The deletion of PRC2 in T-cell acute lymphoblastic leukemia may induce mitochondrial chaperone TRAP1 expression by up-regulating CRIP2, thus achieving mitochondrial apoptosis resistance [47]. CRIP2 is a direct target of PRC2. Upregulation of CRIP2 and activation of the downstream TRAP1 mitochondrial chaperone can act as key mediators of apoptosis resistance. Clinical development of CRIP2 inhibitors may, therefore, provide a new drug-resistant treatment strategy. While the exploration of the physiological functions and tumor-specific mechanisms of CRIP3 in thymus development may also reveal its effectiveness as a target. In summary, the development of molecular inhibitors of the CRIP family has great potential in improving drug resistance, inhibiting tumor cell proliferation and metastasis, and may be used in combination with existing regimens to achieve personalized treatment for patients with cancer; however, the selectivity of targeting is still an important challenge in current research.
Discussion
CRIP family includes CRIP1, CRIP2 and CRIP3. Given the diverse biological functions of the CRIP family in cell EMT, cell death, and immunity, its role in tumors and cardiovascular diseases is self-evident [35, 37, 52]. CRIP family acts as tumor promoters or suppressors, affecting the development of the cardiovascular system and disease occurrence under physiological and pathological conditions, and may also regulate the inflammatory process by affecting the expression of cytokines [91]. CRIP family is involved in a variety of complex potential regulatory mechanisms, including NF-κB, Wnt/β-catenin, Ras/Raf/MEK/ERK, PI3K/Akt, GSK 3/mTOR and Fas/FasL signaling pathways, which have become potential biomarkers for clinical diagnosis, prognosis and treatment of tumors. It has a good clinical application prospect in tumor immunity.

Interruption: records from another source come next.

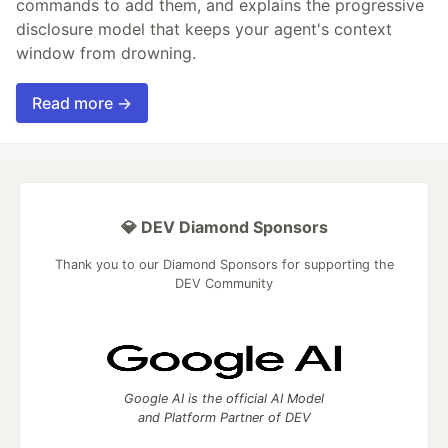
commands to add them, and explains the progressive
disclosure model that keeps your agent's context
window from drowning.
Read more →
💎 DEV Diamond Sponsors
Thank you to our Diamond Sponsors for supporting the
DEV Community
Google AI is the official AI Model
and Platform Partner of DEV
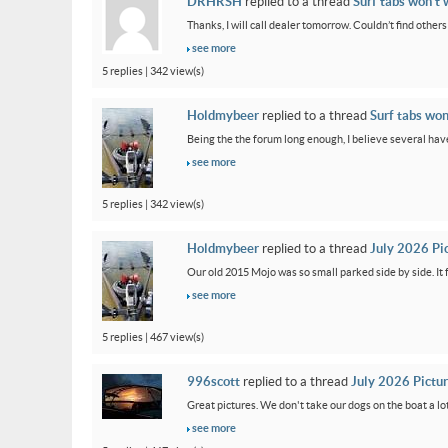
DRHRSH
replied to a thread
Surf tabs won’t 
Thanks, I will call dealer tomorrow. Couldn’t find othe
see more
5 replies | 342 view(s)
Holdmybeer
replied to a thread
Surf tabs won
Being the the forum long enough, I believe several have
see more
5 replies | 342 view(s)
Holdmybeer
replied to a thread
July 2026 Pi
Our old 2015 Mojo was so small parked side by side. It 
see more
5 replies | 467 view(s)
996scott
replied to a thread
July 2026 Pictu
Great pictures. We don't take our dogs on the boat a lot
see more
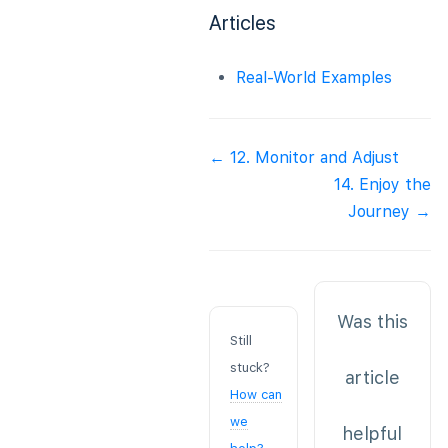
Articles
Real-World Examples
Doc
← 12. Monitor and Adjust
navigation
14. Enjoy the
Journey →
Was this
Still
stuck?
article
How can
we
helpful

Although numerous studies have revealed the functions and mechanisms of the CRIP family, there are still some questions to be explored. First, the CRIP family, as an important zinc-binding protein, may induce metal exchange. Studies have shown that CRIP1 preferably binds to zinc ions, whereas CRIP2 also has a high affinity for copper [9, 29]. However, no relevant studies have revealed the mechanism and biological significance of their alternate binding to metals under physiological and pathological conditions. Second, the specific signaling pathways and molecular targets of the CRIP family in different diseases have not been fully revealed. The different CRIP family members may show distinct functions in the same pathological process, thus necessitating more complete mechanism research. In addition, as potential biomarkers for clinical diagnosis, prognosis, and treatment of patients with cancer, the research on CRIP is limited to bioinformatics and cell data, and there is a lack of large-scale, multicenter, and prospective clinical studies. It is necessary to expand the clinical sample size and combine it with patient cohort analysis to further clarify the specificity and sensitivity of the CRIP family as biomarkers.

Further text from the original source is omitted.